Inzwischen konnte für Landtiere übrigens ein Autor gefunden werden, dessen Dichtung für Kinder herausragend ist. Sein Schreiben ist hart, ungeschönt, klar und gleichzeitig voller Spiel, Rhythmus und Schönheit! Seine Herangehensweise ist ungewöhnlich, aber konsequent. Derzeit wird hinter den Kulissen also intensiv gearbeitet und mit Fingerspitzengefühl an der Perfektion gefeilt und ich hoffe sehr, dass ich euch die Früchte dieser Arbeit, und vor allem den wunderbaren Autor dahinter, in der nächsten Woche vorstellen kann!

Zuvor aber geht an dieser Stelle ein Dankeschön an all die Autoren, die den Weg bisher schon begleitet haben, die Kontakte hergestellt und ihre eigenen Texte der Kritik gestellt haben.
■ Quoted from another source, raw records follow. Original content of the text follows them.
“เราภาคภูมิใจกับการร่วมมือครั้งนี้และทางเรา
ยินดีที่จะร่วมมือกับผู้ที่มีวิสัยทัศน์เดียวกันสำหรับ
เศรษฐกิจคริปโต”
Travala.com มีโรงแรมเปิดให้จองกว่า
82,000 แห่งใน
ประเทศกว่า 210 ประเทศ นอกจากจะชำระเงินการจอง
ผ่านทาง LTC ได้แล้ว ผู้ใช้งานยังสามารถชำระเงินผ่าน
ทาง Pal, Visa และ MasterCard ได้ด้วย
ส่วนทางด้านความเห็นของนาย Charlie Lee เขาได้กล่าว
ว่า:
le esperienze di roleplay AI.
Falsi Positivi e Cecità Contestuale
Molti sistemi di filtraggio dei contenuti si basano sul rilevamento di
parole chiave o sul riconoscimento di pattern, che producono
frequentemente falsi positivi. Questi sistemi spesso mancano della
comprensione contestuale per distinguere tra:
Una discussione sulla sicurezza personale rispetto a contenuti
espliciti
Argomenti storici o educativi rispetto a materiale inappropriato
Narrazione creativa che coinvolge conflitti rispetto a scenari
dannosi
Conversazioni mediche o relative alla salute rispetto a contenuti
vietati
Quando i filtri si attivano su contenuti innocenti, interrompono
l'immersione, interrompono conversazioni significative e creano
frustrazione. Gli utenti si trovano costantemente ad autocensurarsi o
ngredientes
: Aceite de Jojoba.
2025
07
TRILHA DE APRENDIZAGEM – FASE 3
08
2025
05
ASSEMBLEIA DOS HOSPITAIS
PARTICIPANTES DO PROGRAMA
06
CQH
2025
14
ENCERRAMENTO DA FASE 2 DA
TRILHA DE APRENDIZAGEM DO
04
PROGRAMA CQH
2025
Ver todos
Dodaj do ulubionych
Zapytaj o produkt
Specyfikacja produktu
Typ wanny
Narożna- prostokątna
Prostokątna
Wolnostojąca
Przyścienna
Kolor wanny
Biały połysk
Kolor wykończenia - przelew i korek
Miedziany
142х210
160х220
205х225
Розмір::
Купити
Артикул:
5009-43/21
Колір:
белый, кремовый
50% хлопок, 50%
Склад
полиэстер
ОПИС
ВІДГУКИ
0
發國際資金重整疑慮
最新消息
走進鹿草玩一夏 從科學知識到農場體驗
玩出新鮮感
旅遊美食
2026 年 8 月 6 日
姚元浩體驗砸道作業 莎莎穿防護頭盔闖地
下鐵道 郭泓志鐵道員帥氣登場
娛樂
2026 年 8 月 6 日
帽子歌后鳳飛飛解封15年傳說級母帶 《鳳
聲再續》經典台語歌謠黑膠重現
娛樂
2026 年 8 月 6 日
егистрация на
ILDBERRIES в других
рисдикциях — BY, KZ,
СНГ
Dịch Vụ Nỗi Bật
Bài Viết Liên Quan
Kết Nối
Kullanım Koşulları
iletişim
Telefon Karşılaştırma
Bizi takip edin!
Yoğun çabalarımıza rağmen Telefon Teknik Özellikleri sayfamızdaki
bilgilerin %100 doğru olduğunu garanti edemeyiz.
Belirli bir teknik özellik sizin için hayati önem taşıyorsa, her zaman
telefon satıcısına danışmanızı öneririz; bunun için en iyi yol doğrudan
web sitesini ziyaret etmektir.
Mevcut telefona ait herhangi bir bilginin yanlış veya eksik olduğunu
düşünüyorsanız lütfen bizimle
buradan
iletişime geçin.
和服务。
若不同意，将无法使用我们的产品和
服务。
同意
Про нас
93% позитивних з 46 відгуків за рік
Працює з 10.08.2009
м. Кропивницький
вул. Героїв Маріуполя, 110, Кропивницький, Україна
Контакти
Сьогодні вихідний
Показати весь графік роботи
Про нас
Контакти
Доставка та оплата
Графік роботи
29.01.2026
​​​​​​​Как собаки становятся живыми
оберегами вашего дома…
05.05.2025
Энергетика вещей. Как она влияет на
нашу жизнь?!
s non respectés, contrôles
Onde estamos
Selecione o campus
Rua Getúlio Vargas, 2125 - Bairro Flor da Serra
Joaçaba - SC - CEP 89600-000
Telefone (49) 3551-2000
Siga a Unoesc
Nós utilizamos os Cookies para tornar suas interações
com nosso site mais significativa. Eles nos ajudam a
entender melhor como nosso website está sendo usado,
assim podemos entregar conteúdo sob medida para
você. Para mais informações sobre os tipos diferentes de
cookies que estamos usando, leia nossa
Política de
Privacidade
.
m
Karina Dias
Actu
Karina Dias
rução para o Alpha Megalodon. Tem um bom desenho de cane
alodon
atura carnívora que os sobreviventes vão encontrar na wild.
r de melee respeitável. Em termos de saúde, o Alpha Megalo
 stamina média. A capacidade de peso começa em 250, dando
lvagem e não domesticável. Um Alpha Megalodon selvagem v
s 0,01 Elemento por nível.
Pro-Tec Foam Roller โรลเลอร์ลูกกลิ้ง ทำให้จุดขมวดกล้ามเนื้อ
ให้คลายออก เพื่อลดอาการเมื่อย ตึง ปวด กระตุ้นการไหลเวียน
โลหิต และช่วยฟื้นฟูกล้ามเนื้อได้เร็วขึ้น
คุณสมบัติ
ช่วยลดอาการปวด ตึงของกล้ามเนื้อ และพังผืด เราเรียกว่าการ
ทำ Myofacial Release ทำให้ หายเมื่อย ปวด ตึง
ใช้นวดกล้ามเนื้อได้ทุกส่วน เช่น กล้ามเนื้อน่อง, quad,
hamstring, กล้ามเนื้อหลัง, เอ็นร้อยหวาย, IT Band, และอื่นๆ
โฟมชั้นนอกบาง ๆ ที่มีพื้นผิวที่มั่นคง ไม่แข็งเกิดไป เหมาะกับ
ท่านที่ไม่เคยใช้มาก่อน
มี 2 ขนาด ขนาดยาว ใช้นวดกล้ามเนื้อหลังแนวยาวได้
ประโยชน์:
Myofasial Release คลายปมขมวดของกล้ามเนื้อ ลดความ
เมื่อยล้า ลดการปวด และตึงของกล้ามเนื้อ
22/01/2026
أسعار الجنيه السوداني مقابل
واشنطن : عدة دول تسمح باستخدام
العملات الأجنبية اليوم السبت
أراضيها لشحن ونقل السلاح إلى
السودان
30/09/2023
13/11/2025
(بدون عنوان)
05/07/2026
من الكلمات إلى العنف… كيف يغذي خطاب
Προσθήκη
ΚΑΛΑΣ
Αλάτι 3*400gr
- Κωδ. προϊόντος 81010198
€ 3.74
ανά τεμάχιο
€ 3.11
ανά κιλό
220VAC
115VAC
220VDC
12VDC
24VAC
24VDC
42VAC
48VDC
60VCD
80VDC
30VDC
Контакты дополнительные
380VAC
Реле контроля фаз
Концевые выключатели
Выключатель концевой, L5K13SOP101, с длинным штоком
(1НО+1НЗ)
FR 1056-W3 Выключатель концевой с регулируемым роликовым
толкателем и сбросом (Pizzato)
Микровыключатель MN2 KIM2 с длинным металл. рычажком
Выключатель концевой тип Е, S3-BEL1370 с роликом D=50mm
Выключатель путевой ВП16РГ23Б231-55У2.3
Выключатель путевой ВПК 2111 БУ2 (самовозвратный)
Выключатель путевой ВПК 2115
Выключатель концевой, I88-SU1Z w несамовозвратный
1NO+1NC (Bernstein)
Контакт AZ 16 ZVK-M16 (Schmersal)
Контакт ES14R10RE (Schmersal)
Vielen Dank euch!

Warum also ist das Eichhörnchen im Logo des Eichhörnchenverlags blind? Warum trägt es eine Augenbinde?
Ich versprach euch im Beitrag vom 31. März, diese Frage zu einem späteren Zeitpunkt zu beantworten.
Wie das so ist mit Vorbildern und Modellen, auch sie sind nicht makellos und glatt gebügelt – Gott sei Dank, denn so bleiben sie Individuen! – und so könnte hier nun ein blindes Eichhörnchen Modell gestanden haben…
Es steckt aber noch etwas mehr dahinter. Eine geschätzte Kunsthistorikerin und liebe Freundin gab noch vor der (offiziellen) Gründung des Verlags den Rat, die Blindheit des Eichhörnchens unbedingt auch im Logo abzubilden. Recht hatte sie, denn in der Verbindung mit einem BILDERbuchverlag wird das Attribut Augenbinde und die dadurch symbolisierte Blindheit zu einer Betonung des Sehens selbst. Die Vorstellung vom Verzicht auf die visuelle Wahrnehmung soll den Betrachter anregen, über die Bedeutung des Sehens und sensueller Erfahrung im Allgemeinen zu reflektieren.


Die Augenbinde als solche ist ein Objekt, dass vielfältig bei verschiedenen Spielen zum Einsatz kommt. Zum Beispiel bei unterschiedlichen Varianten des Blinde-Kuh-Spiels oder beim Topfschlagen. Sie steht uns daher stellvertretend für kindliches Spiel und Entdeckerlust.
Überhaupt ist die Augenbinde auch (bild-)geschichtlich betrachtet ein starkes und durchaus positiv besetztes Symbol. Man denke zum Beispiel an Darstellungen der Justitia. Ihre Augenbinde soll ihre vorurteilsfreie, ohne Ansehen der Person geschehende Rechtsprechung anzeigen. Eine vorurteilsfreie Begegnung also, die auch jedem Kind zu wünschen ist.
Zu guter Letzt ist der Akt der Abnahme einer Augenbinde auch ein Akt der Befreiung, Bestandteil eines Prozesses des Entdeckens, Erkennens und Erkenntnisgewinns. Unsere Bücher sollen Kindern und Erwachsenen helfen, sich Räume zu schaffen, in welchen sie achtsam und liebevoll Zeit miteinander verbringen können, in welchen sie in den Bildern und Geschichten gemeinsam abtauchen oder über sie in Kommunikation kommen können. All das hilft uns letztendlich, sehenden Auges und zugewandt in das Leben und durch das Leben zu gehen.
Für die symbolische und zeremonielle Kraft des Abnehmens einer Augenbinde oder eines anderen sichtraubenden Stoffes finden sich übrigens auch Beispiele in Kunst und Geschichte.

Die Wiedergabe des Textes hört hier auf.